How to Do a Single Leg Hip Thrust With Proper Form

The single leg hip thrust is a powerful unilateral exercise that isolates and builds the gluteal muscles and hamstrings. This movement represents a natural progression from the standard bilateral hip thrust, forcing each leg to work independently. It is highly effective for addressing muscle imbalances and enhancing hip extension strength. The asymmetrical loading pattern demands greater core and hip stability, which translates into improved athletic performance and a more balanced physique.

Preparing for the Single Leg Hip Thrust

A stable setup is foundational for proper single leg hip thrust execution. The bench should be secured against a wall or rack to prevent movement, and its height should allow for a full range of motion. Position your upper back so the bottom edge of your shoulder blades rests against the bench, allowing the body to pivot effectively.

The placement of the working foot is crucial for maximizing glute engagement. Adjust your foot distance so the shin is vertical—perpendicular to the floor—when your hips are fully extended at the top. This alignment ensures the force is directed through the hip and glute. The non-working leg should be lifted off the floor, either bent at approximately a 90-degree angle or extended straight out, keeping it elevated throughout the set.

Before starting the movement, ensure your arms are relaxed and flat on the bench or floor. This prevents you from pushing with your elbows and transferring the load away from your hips. Engage your core by drawing your navel slightly toward your spine and gently tucking your pelvis to establish a neutral spine. This initial setup is performed while seated on the floor before initiating the first repetition.

Executing the Movement

The movement begins by driving your working foot, particularly the midfoot and heel, into the floor to initiate hip extension. Powerfully contract the glute of the working leg to lift your hips off the ground and push them toward the ceiling. The goal is to raise your hips until your body forms a straight line from your shoulders, through your hips, to your knee.

At the top of the movement, the gluteal muscles should be fully contracted. The knee of the working leg should be directly over the ankle, with the shin vertical. Maintain a slight posterior pelvic tilt and a braced core throughout this phase. This prevents the lower back from hyperextending or arching excessively, ensuring tension remains on the glutes and hamstrings rather than the lumbar spine.

Control the descent by slowly lowering your hips back toward the floor. The lowering phase, or eccentric contraction, should take two to three seconds to complete. This controlled tempo increases the time under tension. Inhale as you lower down and exhale forcefully as you drive up to ensure proper breathing mechanics and core tension.
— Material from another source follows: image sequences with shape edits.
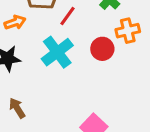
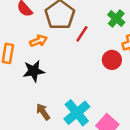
cyan cross: (57, 52) -> (77, 113), moved

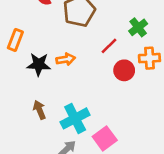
red line: (82, 34) -> (109, 46), moved
orange arrow: (39, 41) -> (66, 59), moved

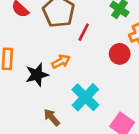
red line: (109, 46) -> (84, 32), moved
cyan cross: (75, 118) -> (85, 97), moved

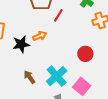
red circle: (120, 54) -> (85, 54), moved
cyan cross: (85, 97) -> (57, 76), moved

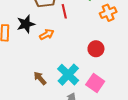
red line: (58, 15) -> (64, 11), turned -40
black star: (21, 44) -> (26, 24), moved

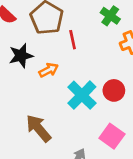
cyan cross: (68, 75) -> (82, 95), moved
brown arrow: (40, 78) -> (39, 128), size x1.5

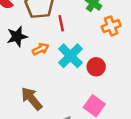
cyan cross: (82, 95) -> (70, 56), moved

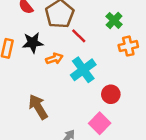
red line: (61, 23) -> (79, 36), turned -42
red circle: (96, 67) -> (111, 94), moved

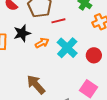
red line: (79, 36) -> (58, 21), turned -48
red circle: (111, 94) -> (94, 55), moved

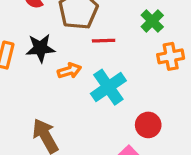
red circle: (94, 55) -> (148, 125), moved

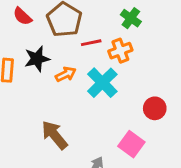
orange cross: (171, 56) -> (120, 51), moved
red circle: (148, 125) -> (155, 108), moved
Troubleshooting Common Form Errors

A frequent error is hyperextending the lower back at the top of the thrust when hips are pushed too high without maintaining core tension. This shifts the stress away from the glutes and onto the lumbar spine. To correct this, focus on actively pulling the rib cage down and slightly tucking the pelvis at the peak contraction, ensuring a flat plane is formed across the body.

Another common issue is pushing off the toes instead of the midfoot or heel of the working leg. Driving through the toes often leads to excessive hamstring or quadriceps activation, reducing the intended glute stimulus. Focus on rooting the entire foot, or emphasizing pressure through the heel, into the floor to ensure the glutes are the primary movers.

The knee of the working leg sometimes collapses inward, known as knee valgus, especially under fatigue or heavier loads. This internal rotation can place stress on the knee joint and reduce glute recruitment. Fix this by actively driving the knee slightly outward, maintaining alignment with the hip and ankle throughout the entire range of motion.

Using momentum to complete repetitions, often seen as bouncing off the floor, compromises muscle engagement. Correct this by slowing the tempo, especially the eccentric phase, and pausing briefly at the top. This eliminates reliance on elastic energy and focuses purely on muscle work.

Scaling the Single Leg Hip Thrust

For individuals new to the movement, the bodyweight glute bridge performed on the floor is an effective regression. This variation reduces the range of motion and the stability requirement, making it easier to learn the fundamental hip extension pattern.

Another useful regression is the bodyweight “two up, one down” hip thrust. Here, you use both feet to lift the hips but remove one foot to lower down slowly and unilaterally.

Progressions

To progress the single leg hip thrust, external load can be added by placing a dumbbell or kettlebell across the hip crease. This resistance increases the mechanical tension on the glutes, promoting greater strength and hypertrophy. Advanced trainees can also increase the time under tension by adding an isometric hold for a few seconds at the very top of the movement.

Further progressions include:

  • Using a resistance band looped around the knees, which forces the glutes and hip abductors to work harder to prevent the knees from collapsing inward.
  • Elevating the working foot on a small plate or step to increase the range of motion, demanding greater hip flexion and a deeper stretch on the glutes in the bottom position.